Belizean voters first put the UDP in power in 1984 because we felt we needed a change, we needed to look at an option. We had faithfully followed the People’s United Party (PUP) to independence in 1981, and in 1984 the UDP were swearing they had solutions to certain socio-economic problems which were distressing Belizeans.
Working through old papers and publications last week, I ran into a letter published in the Amandala issue of Thursday, September 9, 1993 from the one Gilly Young, a former senior public officer who had gone into private business, had done well, and had become the Caribbean Shores campaign manager for UDP Leader, Dr. Manuel Esquivel, who had won his second term as Prime Minister of Belize in June of that same 1993 year.
In 1993, I still allowed opponents of mine to attack me in the pages of Amandala, and following (in italics) is the full, unedited text of what Mr. G. M. Young wanted to say to me for all of Belize to read. The gentleman was one of the several successful sons of a man named Edward “Dads” Young, who had been a clerk for many years at Harley’s, the second biggest store to Brodies back in the colonial days. “Dads” Young had raised his children with certain values which had enabled them to achieve personal success.
Gilly Young and my senior public officer father were personal friends. But my father’s eldest son, yours truly, had decided that the Dads Young formula for personal and family success had little relevance where the national liberation of Belize was concerned. For that reason, primarily, and also party politics, Gilly Young had become hostile to Evan X Hyde to the point where he lashed out in print.
His letter follows. In Friday’s issue, Inshallah, I will reproduce what I had to say in response to Mr. Young almost 25 years ago. I believe today that when you read Mr. Young’s letter, you will begin to understand why the UDP has failed, and in fact has betrayed, Belize’s Black youth.
Gilly Young chastiseth X, who respondeth
September 9, 1993
Mr. Evan X Hyde
Dear Mr. Hyde,
I am a friend of your father, who, I believe, is very proud of his son, Evan Hyde. What I say here will, I hope, not erode the friendship with your dad which I have had since my youthful days. But it is time to point out certain things.

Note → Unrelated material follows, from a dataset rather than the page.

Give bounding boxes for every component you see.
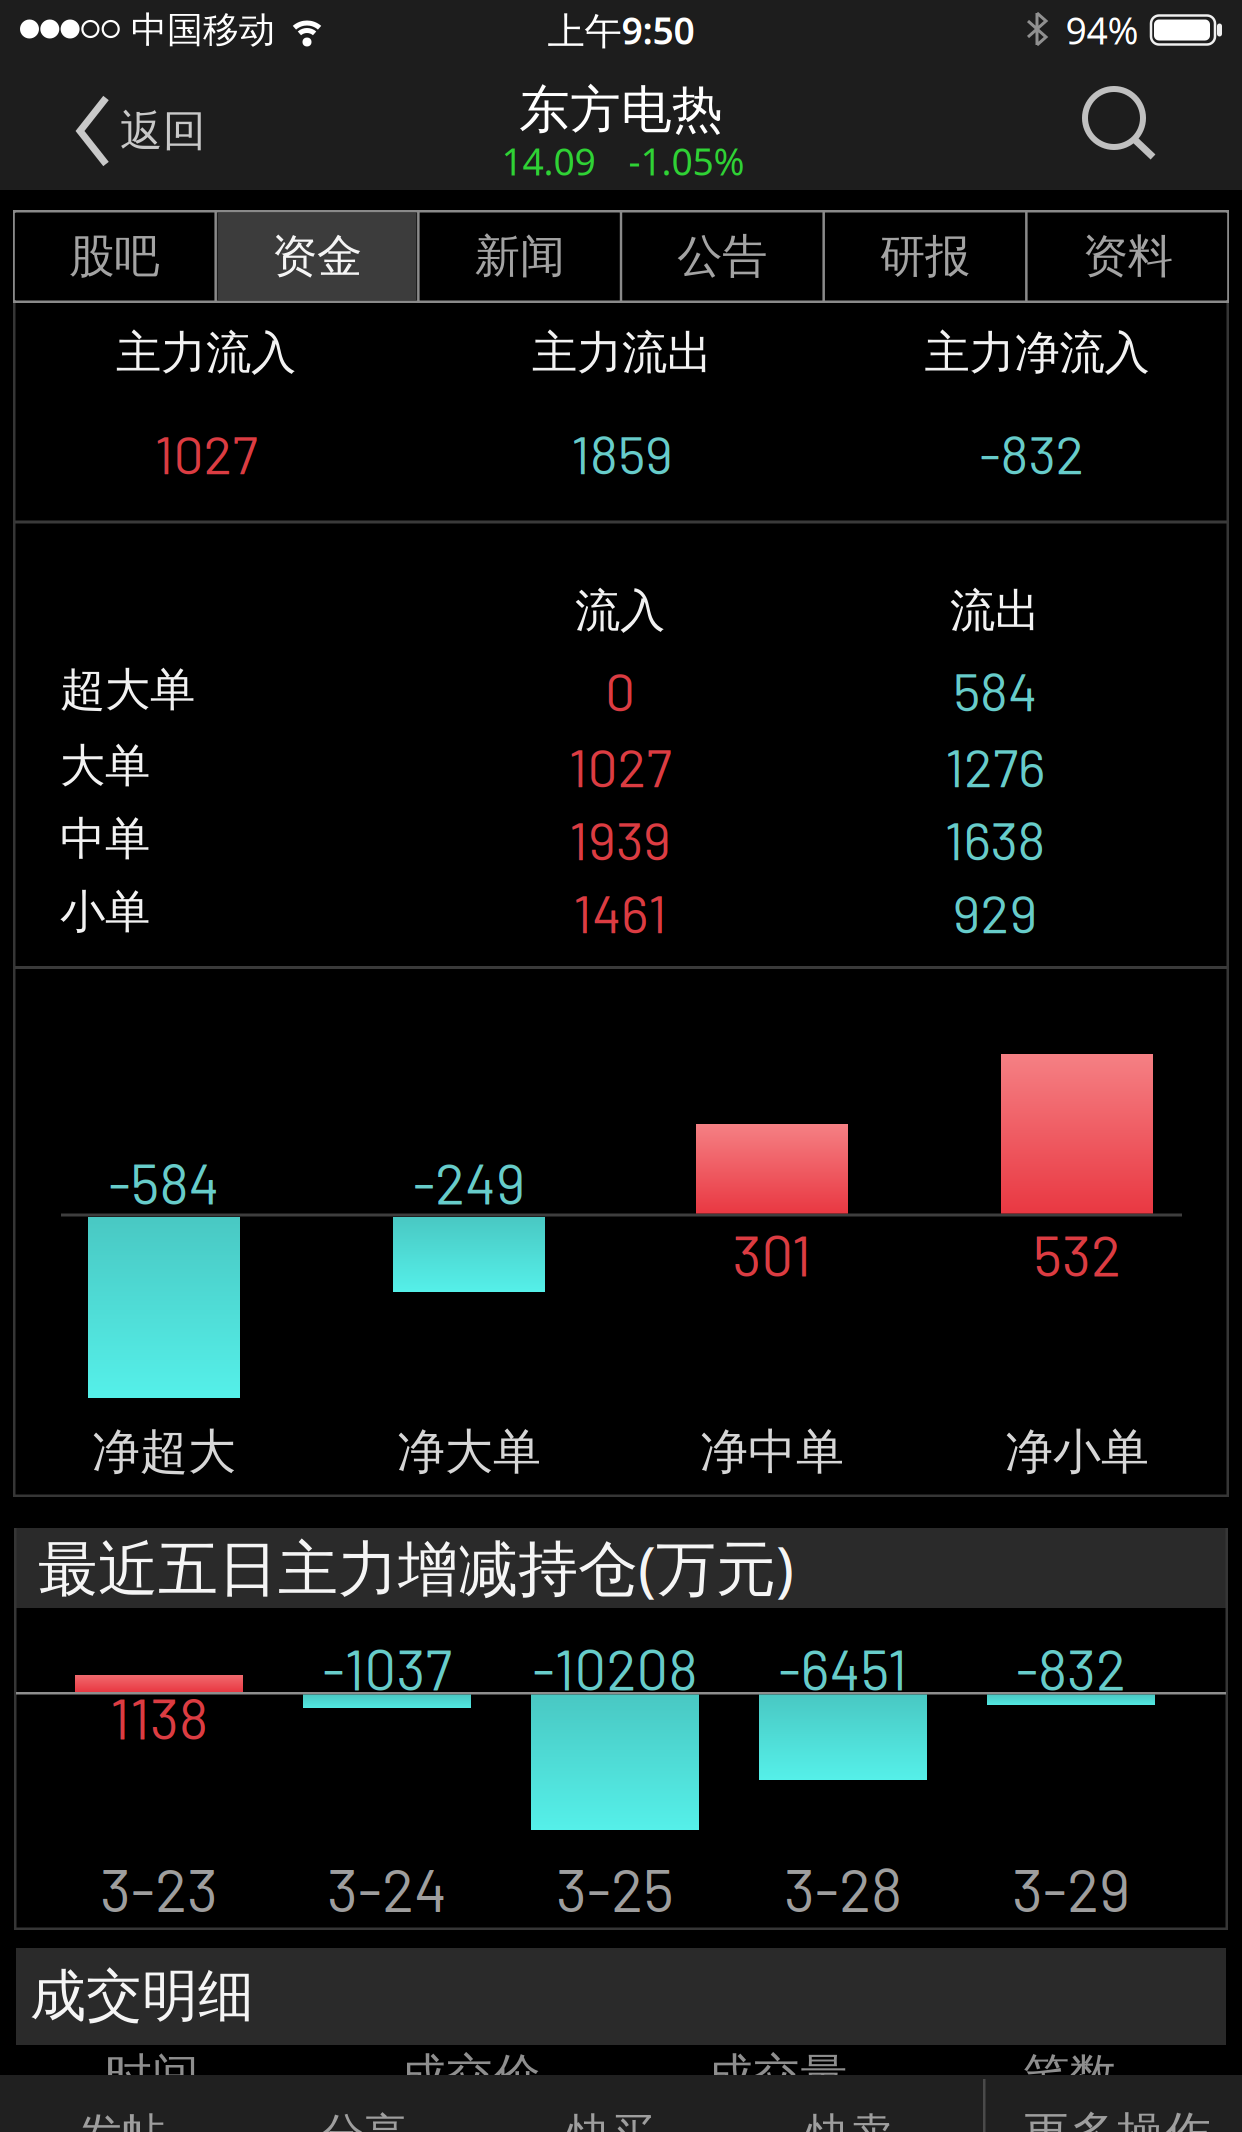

In last week’s AMANDALA, you wrote at length about sports in Belize. You obviously have a predilection for sports, and that is your business. However, I suggest to our young people that, regardless of the situation in other countries, they give preference to educating themselves to prepare for a secure future, so that they will not need to go hat in hand begging for support from others.

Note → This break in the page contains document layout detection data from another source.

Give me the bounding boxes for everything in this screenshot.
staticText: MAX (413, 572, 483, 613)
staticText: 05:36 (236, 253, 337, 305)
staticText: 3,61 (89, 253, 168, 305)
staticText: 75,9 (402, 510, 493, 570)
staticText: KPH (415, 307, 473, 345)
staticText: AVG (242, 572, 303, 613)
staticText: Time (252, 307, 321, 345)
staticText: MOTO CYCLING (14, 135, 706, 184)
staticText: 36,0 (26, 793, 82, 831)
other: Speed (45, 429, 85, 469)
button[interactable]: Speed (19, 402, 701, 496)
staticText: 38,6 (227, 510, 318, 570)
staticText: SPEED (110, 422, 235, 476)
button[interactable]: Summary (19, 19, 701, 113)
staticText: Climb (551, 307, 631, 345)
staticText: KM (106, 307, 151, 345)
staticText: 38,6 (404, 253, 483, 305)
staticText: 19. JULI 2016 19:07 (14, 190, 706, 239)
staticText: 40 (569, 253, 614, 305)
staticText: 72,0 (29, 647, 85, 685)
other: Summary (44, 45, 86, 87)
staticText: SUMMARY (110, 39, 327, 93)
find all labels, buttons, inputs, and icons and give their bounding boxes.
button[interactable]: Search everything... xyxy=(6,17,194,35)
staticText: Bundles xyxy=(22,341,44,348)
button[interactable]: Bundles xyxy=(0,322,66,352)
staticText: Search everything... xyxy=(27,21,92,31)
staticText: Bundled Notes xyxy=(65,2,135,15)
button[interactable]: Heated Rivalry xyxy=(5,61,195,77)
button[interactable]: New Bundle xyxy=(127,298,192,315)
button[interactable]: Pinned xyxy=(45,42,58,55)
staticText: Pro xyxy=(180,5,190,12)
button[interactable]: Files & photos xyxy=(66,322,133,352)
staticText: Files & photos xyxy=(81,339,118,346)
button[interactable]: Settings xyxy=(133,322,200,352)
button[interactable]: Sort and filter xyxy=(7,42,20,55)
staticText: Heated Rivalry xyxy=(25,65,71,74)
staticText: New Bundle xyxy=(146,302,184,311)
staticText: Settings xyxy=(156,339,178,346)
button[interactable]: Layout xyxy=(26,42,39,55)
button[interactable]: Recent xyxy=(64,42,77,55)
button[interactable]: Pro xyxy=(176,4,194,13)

It is not so long ago that our people played sports for the sheer fun and joy of it. They worked hard to earn a living and then, at the end of the working day, they practiced their favourite sports, eventually engaging in vigorous competition on weekends. Neither the players nor the spectators received pay, or paid for any of this. It was just good clean fun, and the good ones were forever heroes. Ask your dad, who was one of the highly-regarded sports figures of the day.
Towards the end of it, your article makes a stunning assertion. According to you, “certain families enjoyed positions of prestige and privilege under British colonialism, and these were called, in the streets, ‘royal Creole’”? Where in tarnation did you get that from? I have lived in Belize longer than you, and have never heard the term before.
You go on to state that “The ‘royal Creole’ lorded it over not only the ‘roots Creole,’ but he also ruled over Hispanics, Caribs, and all other non-white ethnic groups.”
Excuse me, Mr. Hyde, but you must be hallucinating. Under the colonial administration, we had two types of people: the natives of Belize, and the expatriate bosses. No native Belizean could “lord it” over another, except as regards seniority in the work place, because the laws, the rules, and the regulations, applied to all, equally.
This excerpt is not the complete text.